=== Work item ===
Keep the wording of every entry intact in your copy, and omit the pictures.

Content starts

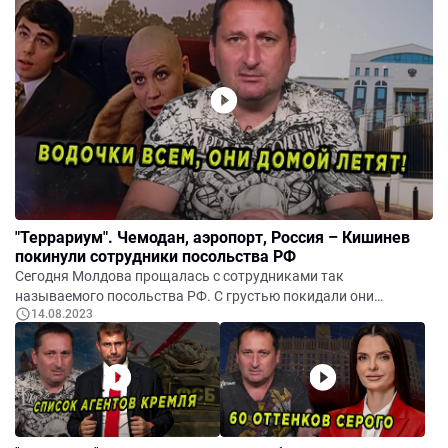
вмешательство РФ в дела страны. Антифашизм по-русски –
знаменитая актриса СССР и РФ выпустила порцию
антисемитского бреда. Об этом и многом другом в
сегодняшнем выпуске программы "Террариум".
"Террариум". Чемодан, аэропорт, Россия – Кишинев
покинули сотрудники посольства РФ
Сегодня Молдова прощалась с сотрудниками так
называемого посольства РФ. С грустью покидали они
14.08.2023
Молдову – ведь в геополитической матке их ждет
мобилизация, падение экономики, удары украинских дронов.
Парламент соберется на внеочередное заседание 16-17
августа. Для чего? На курортах Румынии взрываются
рашистские мины. Почему Толкиен обо всем знал заранее. Об
этом и многом другом в сегодняшнем выпуске программы
"Террариум".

Content ends

=== The answer ===
вмешательство РФ в дела страны. Антифашизм по-русски –
знаменитая актриса СССР и РФ выпустила порцию
антисемитского бреда. Об этом и многом другом в
сегодняшнем выпуске программы "Террариум".
"Террариум". Чемодан, аэропорт, Россия – Кишинев
покинули сотрудники посольства РФ
Сегодня Молдова прощалась с сотрудниками так
называемого посольства РФ. С грустью покидали они
14.08.2023
Молдову – ведь в геополитической матке их ждет
мобилизация, падение экономики, удары украинских дронов.
Парламент соберется на внеочередное заседание 16-17
августа. Для чего? На курортах Румынии взрываются
рашистские мины. Почему Толкиен обо всем знал заранее. Об
этом и многом другом в сегодняшнем выпуске программы
"Террариум".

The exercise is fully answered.